■ Assigned task: A word-for-word copy of the entries, with images excluded, is the expected answer.

■ Supplied entries:
------------------------------

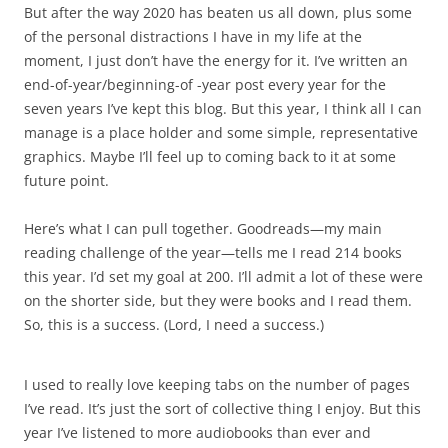
But after the way 2020 has beaten us all down, plus some
of the personal distractions I have in my life at the
moment, I just don’t have the energy for it. I’ve written an
end-of-year/beginning-of -year post every year for the
seven years I’ve kept this blog. But this year, I think all I can
manage is a place holder and some simple, representative
graphics. Maybe I’ll feel up to coming back to it at some
future point.
Here’s what I can pull together. Goodreads
—
my main
reading challenge of the year
—tells me
I read 214 books
this year. I’d set my goal at 200. I’ll admit a lot of these were
on the shorter side, but they were books and I read them.
So, this is a success. (Lord, I need a success.)
I used to really love keeping tabs on the number of pages
I’ve read. It’s just the sort of collective thing I enjoy. But this
year I’ve listened to more audiobooks than ever and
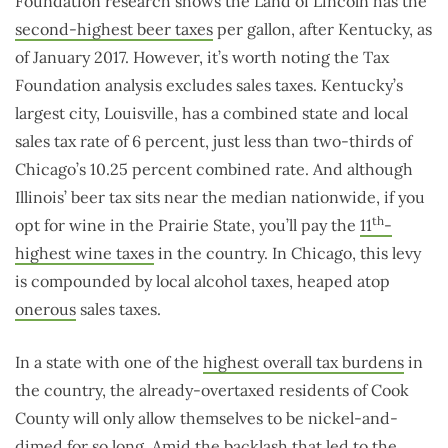
Foundation research shows the Land of Lincoln has the
second-highest beer taxes
per gallon, after Kentucky, as
of January 2017. However, it’s worth noting the Tax
Foundation analysis excludes sales taxes. Kentucky’s
largest city, Louisville, has a combined state and local
sales tax rate of 6 percent, just less than two-thirds of
Chicago’s 10.25 percent combined rate. And although
Illinois’ beer tax sits near the median nationwide, if you
th
opt for wine in the Prairie State, you’ll pay the
11
-
highest wine taxes
in the country. In Chicago, this levy
is compounded by local alcohol taxes, heaped atop
onerous
sales taxes.
In a state with one of the
highest overall tax burdens
in
the country, the already-overtaxed residents of Cook
County will only allow themselves to be nickel-and-
dimed for so long. Amid the backlash that led to the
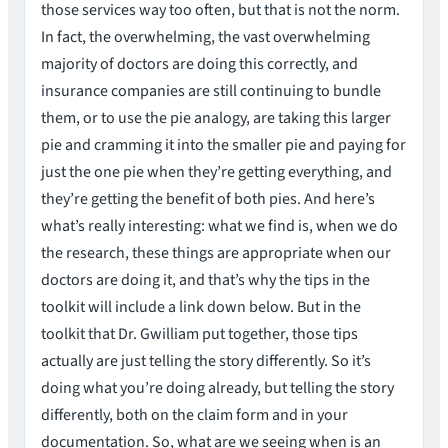
those services way too often, but that is not the norm.
In fact, the overwhelming, the vast overwhelming
majority of doctors are doing this correctly, and
insurance companies are still continuing to bundle
them, or to use the pie analogy, are taking this larger
pie and cramming it into the smaller pie and paying for
just the one pie when they’re getting everything, and
they’re getting the benefit of both pies. And here’s
what’s really interesting: what we find is, when we do
the research, these things are appropriate when our
doctors are doing it, and that’s why the tips in the
toolkit will include a link down below. But in the
toolkit that Dr. Gwilliam put together, those tips
actually are just telling the story differently. So it’s
doing what you’re doing already, but telling the story
differently, both on the claim form and in your
documentation. So, what are we seeing when is an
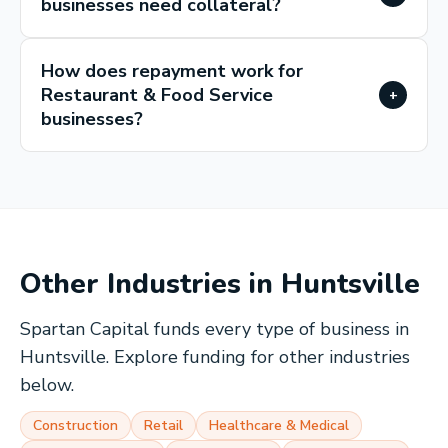
businesses need collateral?
How does repayment work for
Restaurant & Food Service
+
businesses?
Other Industries in
Huntsville
Spartan Capital funds every type of business in
Huntsville
. Explore funding for other industries
below.
Construction
Retail
Healthcare & Medical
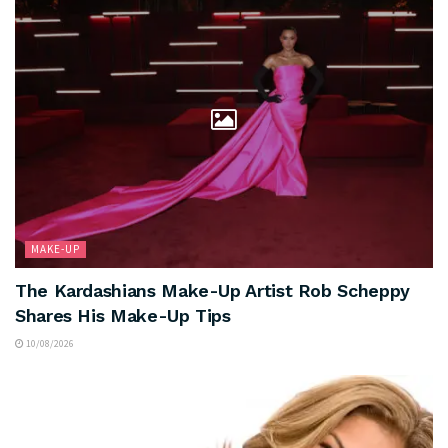
MAKE-UP
The Kardashians Make-Up Artist Rob Scheppy
Shares His Make-Up Tips
10/08/2026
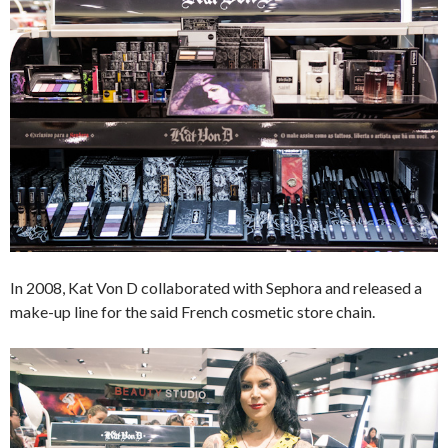
In 2008, Kat Von D collaborated with Sephora and released a
make-up line for the said French cosmetic store chain.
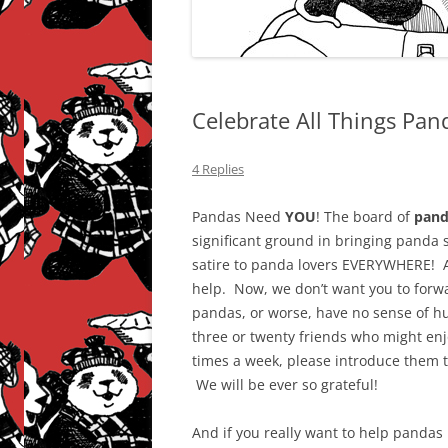
Celebrate All Things Pan
4 Replies
Pandas Need
YOU
! The board of
pand
significant ground in bringing panda 
satire to panda lovers EVERYWHERE! A
help. Now, we don’t want you to forwar
pandas, or worse, have no sense of hu
three or twenty friends who might enj
times a week, please introduce them t
We will be ever so grateful!
And if you really want to help pandas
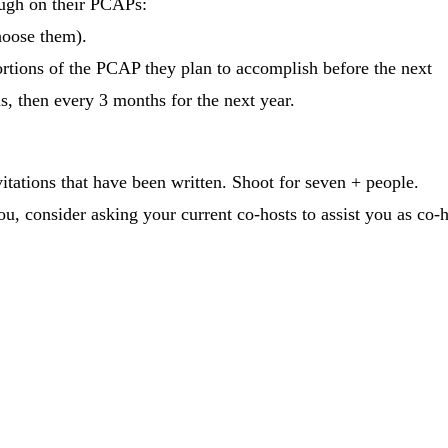
ough on their PCAPs:
hoose them).
tions of the PCAP they plan to accomplish before the next
, then every 3 months for the next year.
ations that have been written. Shoot for seven + people.
, consider asking your current co-hosts to assist you as co-h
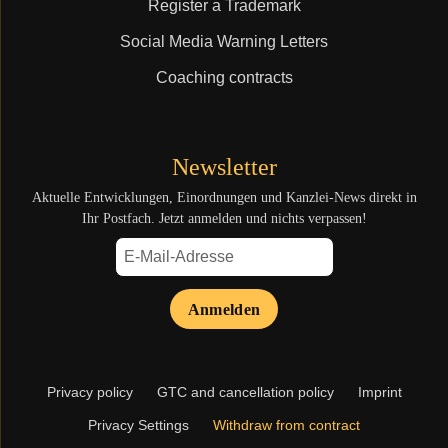
Register a Trademark
Social Media Warning Letters
Coaching contracts
Newsletter
Aktuelle Entwicklungen, Einordnungen und Kanzlei-News direkt in
Ihr Postfach. Jetzt anmelden und nichts verpassen!
Anmelden
Skip
Privacy policy
GTC and cancellation policy
Imprint
navigation
Privacy Settings
Withdraw from contract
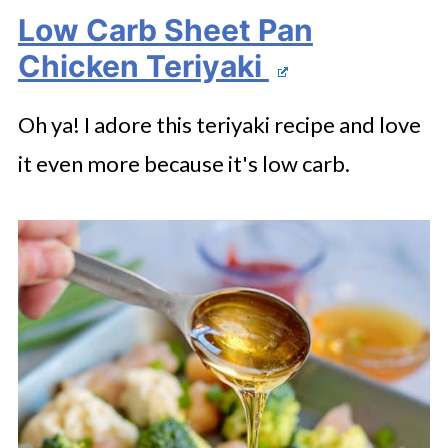
Low Carb Sheet Pan
Chicken Teriyaki
Oh ya! I adore this teriyaki recipe and love
it even more because it's low carb.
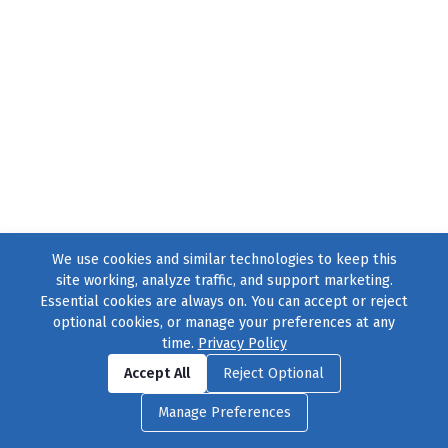
We use cookies and similar technologies to keep this
site working, analyze traffic, and support marketing.
Essential cookies are always on. You can accept or reject
optional cookies, or manage your preferences at any
time.
Privacy Policy
Find us on
Facebook
|
Twitter
|
Instagram
|
TikTok
Accept All
Reject Optional
© 2004–2026
231 Collective
, All Rights Reserved. |
Privacy Policy
|
Manage Preferences
Cookie Preferences
|
Contact Us
or call 877-754-8489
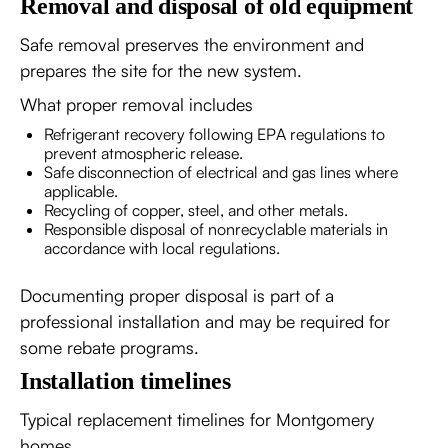
Removal and disposal of old equipment
Safe removal preserves the environment and
prepares the site for the new system.
What proper removal includes
Refrigerant recovery following EPA regulations to
prevent atmospheric release.
Safe disconnection of electrical and gas lines where
applicable.
Recycling of copper, steel, and other metals.
Responsible disposal of nonrecyclable materials in
accordance with local regulations.
Documenting proper disposal is part of a
professional installation and may be required for
some rebate programs.
Installation timelines
Typical replacement timelines for Montgomery
homes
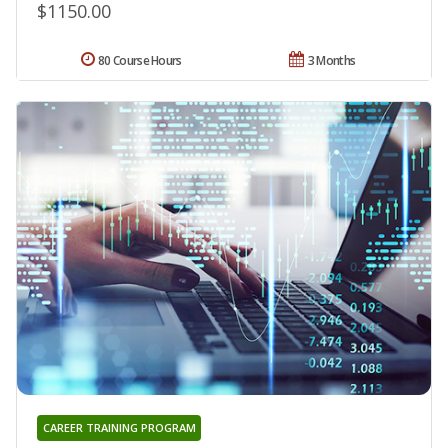
$1150.00
80 Course Hours
3 Months
CAREER TRAINING PROGRAM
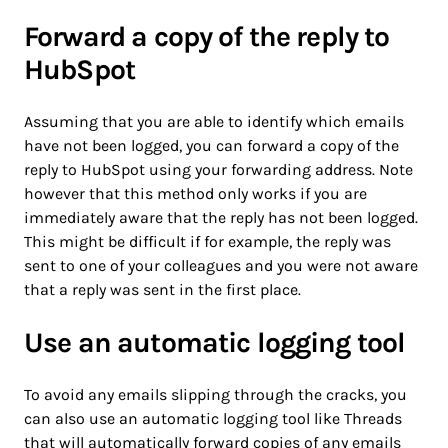
Forward a copy of the reply to
HubSpot
Assuming that you are able to identify which emails
have not been logged, you can forward a copy of the
reply to HubSpot using your forwarding address. Note
however that this method only works if you are
immediately aware that the reply has not been logged.
This might be difficult if for example, the reply was
sent to one of your colleagues and you were not aware
that a reply was sent in the first place.
Use an automatic logging tool
To avoid any emails slipping through the cracks, you
can also use an automatic logging tool like Threads
that will automatically forward copies of any emails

------------------------------

■ Answer to this problem:
But after the way 2020 has beaten us all down, plus some
of the personal distractions I have in my life at the
moment, I just don’t have the energy for it. I’ve written an
end-of-year/beginning-of -year post every year for the
seven years I’ve kept this blog. But this year, I think all I can
manage is a place holder and some simple, representative
graphics. Maybe I’ll feel up to coming back to it at some
future point.
Here’s what I can pull together. Goodreads
—
my main
reading challenge of the year
—tells me
I read 214 books
this year. I’d set my goal at 200. I’ll admit a lot of these were
on the shorter side, but they were books and I read them.
So, this is a success. (Lord, I need a success.)
I used to really love keeping tabs on the number of pages
I’ve read. It’s just the sort of collective thing I enjoy. But this
year I’ve listened to more audiobooks than ever and
Foundation research shows the Land of Lincoln has the
second-highest beer taxes
per gallon, after Kentucky, as
of January 2017. However, it’s worth noting the Tax
Foundation analysis excludes sales taxes. Kentucky’s
largest city, Louisville, has a combined state and local
sales tax rate of 6 percent, just less than two-thirds of
Chicago’s 10.25 percent combined rate. And although
Illinois’ beer tax sits near the median nationwide, if you
th
opt for wine in the Prairie State, you’ll pay the
11
-
highest wine taxes
in the country. In Chicago, this levy
is compounded by local alcohol taxes, heaped atop
onerous
sales taxes.
In a state with one of the
highest overall tax burdens
in
the country, the already-overtaxed residents of Cook
County will only allow themselves to be nickel-and-
dimed for so long. Amid the backlash that led to the
those services way too often, but that is not the norm.
In fact, the overwhelming, the vast overwhelming
majority of doctors are doing this correctly, and
insurance companies are still continuing to bundle
them, or to use the pie analogy, are taking this larger
pie and cramming it into the smaller pie and paying for
just the one pie when they’re getting everything, and
they’re getting the benefit of both pies. And here’s
what’s really interesting: what we find is, when we do
the research, these things are appropriate when our
doctors are doing it, and that’s why the tips in the
toolkit will include a link down below. But in the
toolkit that Dr. Gwilliam put together, those tips
actually are just telling the story differently. So it’s
doing what you’re doing already, but telling the story
differently, both on the claim form and in your
documentation. So, what are we seeing when is an
businesses need collateral?
How does repayment work for
Restaurant & Food Service
+
businesses?
Other Industries in
Huntsville
Spartan Capital funds every type of business in
Huntsville
. Explore funding for other industries
below.
Construction
Retail
Healthcare & Medical
MAKE-UP
The Kardashians Make-Up Artist Rob Scheppy
Shares His Make-Up Tips
10/08/2026
In 2008, Kat Von D collaborated with Sephora and released a
make-up line for the said French cosmetic store chain.
Celebrate All Things Pan
4 Replies
Pandas Need
YOU
! The board of
pand
significant ground in bringing panda 
satire to panda lovers EVERYWHERE! A
help. Now, we don’t want you to forwar
pandas, or worse, have no sense of hu
three or twenty friends who might enj
times a week, please introduce them t
We will be ever so grateful!
And if you really want to help pandas
ough on their PCAPs:
hoose them).
tions of the PCAP they plan to accomplish before the next
, then every 3 months for the next year.
ations that have been written. Shoot for seven + people.
, consider asking your current co-hosts to assist you as co-h
Register a Trademark
Social Media Warning Letters
Coaching contracts
Newsletter
Aktuelle Entwicklungen, Einordnungen und Kanzlei-News direkt in
Ihr Postfach. Jetzt anmelden und nichts verpassen!
Anmelden
Skip
Privacy policy
GTC and cancellation policy
Imprint
navigation
Privacy Settings
Withdraw from contract
Low Carb Sheet Pan
Chicken Teriyaki
Oh ya! I adore this teriyaki recipe and love
it even more because it's low carb.
We use cookies and similar technologies to keep this
site working, analyze traffic, and support marketing.
Essential cookies are always on. You can accept or reject
optional cookies, or manage your preferences at any
time.
Privacy Policy
Find us on
Facebook
|
Twitter
|
Instagram
|
TikTok
Accept All
Reject Optional
© 2004–2026
231 Collective
, All Rights Reserved. |
Privacy Policy
|
Manage Preferences
Cookie Preferences
|
Contact Us
or call 877-754-8489
Removal and disposal of old equipment
Safe removal preserves the environment and
prepares the site for the new system.
What proper removal includes
Refrigerant recovery following EPA regulations to
prevent atmospheric release.
Safe disconnection of electrical and gas lines where
applicable.
Recycling of copper, steel, and other metals.
Responsible disposal of nonrecyclable materials in
accordance with local regulations.
Documenting proper disposal is part of a
professional installation and may be required for
some rebate programs.
Installation timelines
Typical replacement timelines for Montgomery
homes
$1150.00
80 Course Hours
3 Months
CAREER TRAINING PROGRAM
Forward a copy of the reply to
HubSpot
Assuming that you are able to identify which emails
have not been logged, you can forward a copy of the
reply to HubSpot using your forwarding address. Note
however that this method only works if you are
immediately aware that the reply has not been logged.
This might be difficult if for example, the reply was
sent to one of your colleagues and you were not aware
that a reply was sent in the first place.
Use an automatic logging tool
To avoid any emails slipping through the cracks, you
can also use an automatic logging tool like Threads
that will automatically forward copies of any emails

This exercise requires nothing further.